Mi encuentro con el oso
Ruta en moto por Alaska en busca de plantígrados recién salidos de su hibernación
Alaska es más que un Estado de la Unión. Es un mito. La última frontera. La fiebre del oro, el oleoducto del Ártico, el sol de medianoche, el destino más alejado para los buscadores de sueños de libertad y la tumba del idealista Christopher McCandless, el muchacho de Into the Wild (Hacia tierras salvajes). Y además, el territorio de los osos grizzlie, uno de los más grandes animales salvajes de Norteamérica.
Cada año hay decenas de muertos por ataques de plantígrado en esta región. Y a pesar del riesgo, la atracción es irresistible. El hombre y la bestia. Siempre enfrentados, siempre buscándose mutuamente. Augusto Monterroso retrató en un célebre microrrelato el imaginario encuentro con un dinosaurio que permanecía allí cuando despertó. Lo he tenido presente a lo largo de mis encontronazos con las más feroces criaturas de este planeta. En una vuelta al mundo en moto no hay escondite. He topado con elefantes en Bostwana, caballos salvajes en Kazajstán, búfalos en el Masai Mara o peshmergas (milicianos kurdos) armados hasta los dientes en Irak.
Circulo entre valles interminables y cordilleras nevadas. Viajo solo durante muchísimos kilómetros. Disfruto del placer de dejarme llevar por el imán del horizonte. Inmerso durante tantos meses en el infierno circulatorio de África, India y Asia, esta desolación se me antoja como el más perfecto paraíso. Alaska significa el fin de la Ruta de los Exploradores Olvidados, viaje que llevo realizando desde hace casi un año con el objetivo de pisar los mismos lugares hollados por los españoles más bravos y, sin embargo, menos conocidos y recordados.
Aquí está Valdez, topónimo en español más septentrional del planeta. Fue fundada en el siglo XVIII por el catalán Salvador Fidalgo. Alcanzar ese hito concluye un periplo que me ha llevado de Etiopía a Filipinas pasando por India o Borneo. Soy consciente de lo lejos que estoy, de que me hallo muy cerca de mi meta y de que mucha gente ha venido conmigo. Les debo agradecimiento y un retrato de esta región a través de sus tres fronteras terrestres. Y también una foto. La foto del oso.
Frontera Stewart-Hyder
Desde Hyder no se puede ir a ningún otro sitio. Los apenas 100 habitantes del pueblo situado en el comienzo del Canal de Portland están en un culo de saco. No hay vía de comunicación con el resto de Estados Unidos. Supone el modo más rápido de llegar a Alaska por carretera. En 1998 devino en popular destino motociclista después de que Ron Ayres estableciera un récord para los Iron Butt (culos de acero o motoristas capaces de rodar mil millas en 24 horas), al unir los 49 Estados continentales de Estados Unidos en siete días.
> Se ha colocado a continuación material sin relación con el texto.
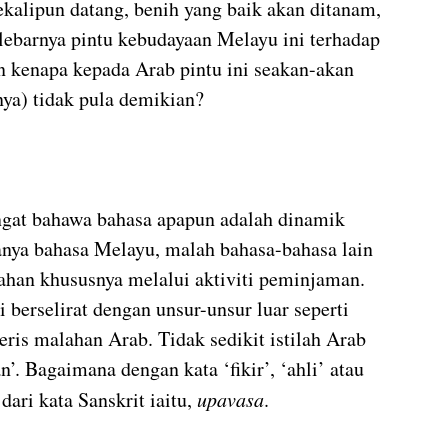
kalipun datang, benih yang baik akan ditanam, 
lebarnya pintu kebudayaan Melayu ini terhadap 
n kenapa kepada Arab pintu ini seakan-akan 
nya) tidak pula demikian?
iingat bahawa bahasa apapun adalah dinamik 
hanya bahasa Melayu, malah bahasa-bahasa lain 
ahan khususnya melalui aktiviti peminjaman. 
 berselirat dengan unsur-unsur luar seperti 
eris malahan Arab. Tidak sedikit istilah Arab 
’. Bagaimana dengan kata ‘fikir’, ‘ahli’ atau 
dari kata Sanskrit iaitu, 
upavasa
.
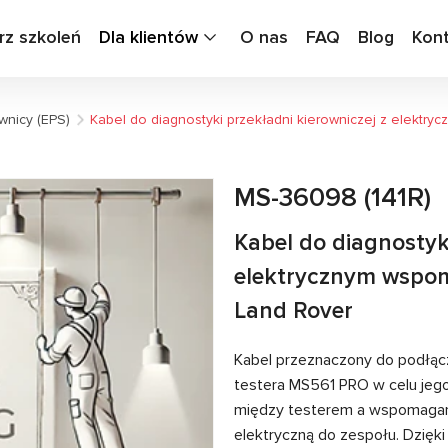
rz szkoleń
Dla klientów
O nas
FAQ
Blog
Kon
wnicy (EPS)
Kabel do diagnostyki przekładni kierowniczej z elekt
MS-36098 (141R)
Kabel do diagnostyki
elektrycznym wspo
Land Rover
Kabel przeznaczony do podłąc
testera MS561 PRO w celu jeg
między testerem a wspomagani
elektryczną do zespołu. Dzięk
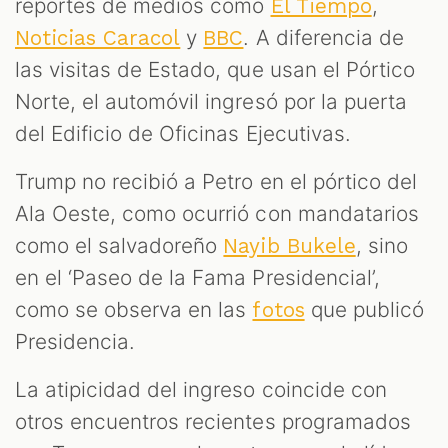
reportes de medios como
,
El Tiempo
y
. A diferencia de
Noticias Caracol
BBC
las visitas de Estado, que usan el Pórtico
Norte, el automóvil ingresó por la puerta
del Edificio de Oficinas Ejecutivas.
Trump no recibió a Petro en el pórtico del
Ala Oeste, como ocurrió con mandatarios
como el salvadoreño
, sino
Nayib Bukele
en el ‘Paseo de la Fama Presidencial’,
como se observa en las
que publicó
fotos
Presidencia.
La atipicidad del ingreso coincide con
otros encuentros recientes programados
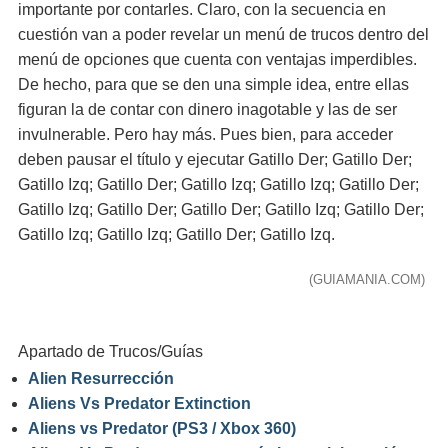
importante por contarles. Claro, con la secuencia en
cuestión van a poder revelar un menú de trucos dentro del
menú de opciones que cuenta con ventajas imperdibles.
De hecho, para que se den una simple idea, entre ellas
figuran la de contar con dinero inagotable y las de ser
invulnerable. Pero hay más. Pues bien, para acceder
deben pausar el título y ejecutar Gatillo Der; Gatillo Der;
Gatillo Izq; Gatillo Der; Gatillo Izq; Gatillo Izq; Gatillo Der;
Gatillo Izq; Gatillo Der; Gatillo Der; Gatillo Izq; Gatillo Der;
Gatillo Izq; Gatillo Izq; Gatillo Der; Gatillo Izq.
(GUIAMANIA.COM)
Apartado de Trucos/Guías
Alien Resurrección
Aliens Vs Predator Extinction
Aliens vs Predator (PS3 / Xbox 360)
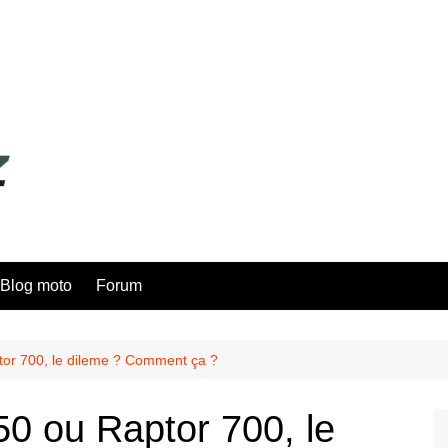
Blog moto
Forum
or 700, le dileme ? Comment ça ?
0 ou Raptor 700, le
En Terrace cojo la pista de grava que circula paralela al lago Kitsumkalum. En cuanto me introduzco en la floresta descubro una mancha oscura que cruza velozmente de un lado a otro. El corazón me da un brinco. Apenas ha sido un segundo pero ya sé que no estoy solo. El oso está ahí. Intento recordar sin éxito las recomendaciones leídas en los folletos que las autoridades turísticas reparten en moteles y centros de información. Afortunadamente, no pincho ni sufro avería alguna, pero tampoco vuelvo a verlo y me quedo sin la ansiada foto.
Frontera Poker Kreek
Entre Tok, en Alaska, y Dawson City, en Canadá, circula la Carretera del Techo del Mundo. Es una doble mentira porque no está asfaltada ni es la más alta, pero es una bella mentira porque circula entre cañones, montañas y valles purísimos. Solo está abierta en verano y el puesto fronterizo, el más septentrional de los Estados Unidos, apenas funciona ocho horas al día. La cruzo con mi antigua compañera, Alicia Sornosa, primera española en dar la vuelta al mundo en moto. A veces se adelanta. En uno de esos momentos en que quedo solo, me detengo a sacar unas fotografías. Cuando intento arrancar el motor, la batería muere y me quedo tirado en medio de esta verde desolación. Pero no todo es verde. A lo lejos diviso una mancha. Apunto con el teleobjetivo. Es un oso negro. Viene directo hacia mí.
El negro tiene mejor fama que el grizzlie. Se supone que es menos agresivo, pero mucho más curioso. Es el que más incidentes violentos causa. No tengo refugio alguno pero espero poder sacar una instantánea del bicho merodeando alrededor de mi BMW. Luego, ya veremos. Hago un par de disparos. Todavía está demasiado lejos como para una toma nítida. Cuando estoy ya preparado para la imagen de mi vida, oigo el rugido de un motor. Es Alicia. Se ha dado cuenta de la tardanza y vuelve en mi auxilio. Al oírla, el oso desaparece entre la maleza y pierdo también la segunda oportunidad.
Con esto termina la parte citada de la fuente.